Keywords: Kupffer, macrophage, hepatitis, immunopathology, interferon-gamma

Ongoing infection of the liver often results in significant alteration in liver architecture and impaired liver function. Because liver infections such as Hepatitis B and C virus are non-cytolytic, the damage to the liver is mediated primarily by the immune response. Immune mediated liver injury occurs via two distinct mechanisms: direct antigen-specific Cytotoxic T Lymphocyte (CTL) mediated apoptosis and an indirect, or collateral damage, mechanism. Collateral damage accompanies T-cell activation but does not depend on direct recognition of the target cell by the CTL (1, 2).

Liver injury depends on CD8+ T-cells, as was documented in a study of Hepatitis B Virus infected chimpanzees, where CD8+ T-cell depletion, but not CD4+ T-cell depletion, delayed virus clearance and liver injury (3). While Hepatitis B infections place antigen in the hepatocytes, making direct and collateral mechanisms difficult to dissect, hepatitis can also be induced by extra-hepatic infection. In both humans and mice, influenza infection is accompanied by low-level liver injury, marked by the elevation of serum aminotransaminases (4). Because influenza does not replicate in the liver, this phenomenon reveals a strictly collateral mechanism of liver injury. Inflammatory foci were dependent on the presence of Kupffer cells and correlated with the frequency of virus specific CD8+ T-cells (4). These data suggest a link between activated antigen specific CD8+ T-cells and Kupffer cells in driving collateral liver injury.

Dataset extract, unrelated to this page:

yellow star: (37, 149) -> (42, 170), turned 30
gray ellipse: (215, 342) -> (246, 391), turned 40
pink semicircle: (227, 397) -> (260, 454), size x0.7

CD8+ T-cell and Kupffer cell derived cytokines, Interferon-gamma (IFNγ) and Tumor Necrosis Factor-alpha (TNFα) respectively, are required to induce liver pathology in a number of T-cell driven liver injury models (2, 58). The requirement for these cytokines is independent of whether the antigen is expressed by bone marrow-derived cells or the liver parenchyma. While it is clear that IFNγ, TNFα and Kupffer cells are associated with liver pathology, their relative contributions to direct versus collateral injury are unclear.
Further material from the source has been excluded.